**The task**
Every line holding "Samui" should be copied from the records below.
===============
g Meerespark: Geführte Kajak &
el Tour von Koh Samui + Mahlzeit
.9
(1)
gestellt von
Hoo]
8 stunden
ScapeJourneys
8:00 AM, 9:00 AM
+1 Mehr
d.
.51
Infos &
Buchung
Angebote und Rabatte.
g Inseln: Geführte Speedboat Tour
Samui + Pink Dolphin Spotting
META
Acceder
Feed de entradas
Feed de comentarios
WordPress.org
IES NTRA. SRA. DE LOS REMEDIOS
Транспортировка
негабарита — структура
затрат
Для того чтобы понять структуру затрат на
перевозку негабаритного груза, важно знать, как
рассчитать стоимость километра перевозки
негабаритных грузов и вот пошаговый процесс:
===============
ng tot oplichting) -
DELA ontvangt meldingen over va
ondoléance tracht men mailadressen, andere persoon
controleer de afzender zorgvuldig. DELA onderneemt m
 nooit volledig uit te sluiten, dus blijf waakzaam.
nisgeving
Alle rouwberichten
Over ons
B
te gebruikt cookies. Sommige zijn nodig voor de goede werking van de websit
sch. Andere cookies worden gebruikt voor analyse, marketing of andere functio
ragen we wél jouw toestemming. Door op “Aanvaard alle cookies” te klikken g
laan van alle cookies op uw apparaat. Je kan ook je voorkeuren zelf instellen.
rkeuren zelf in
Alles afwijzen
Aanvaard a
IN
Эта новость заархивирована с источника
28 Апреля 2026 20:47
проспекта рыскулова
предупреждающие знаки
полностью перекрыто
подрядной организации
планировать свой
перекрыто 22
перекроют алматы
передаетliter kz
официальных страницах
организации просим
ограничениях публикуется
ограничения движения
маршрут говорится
===============
**Result of this exercise**
el Tour von Koh Samui + Mahlzeit
Samui + Pink Dolphin Spotting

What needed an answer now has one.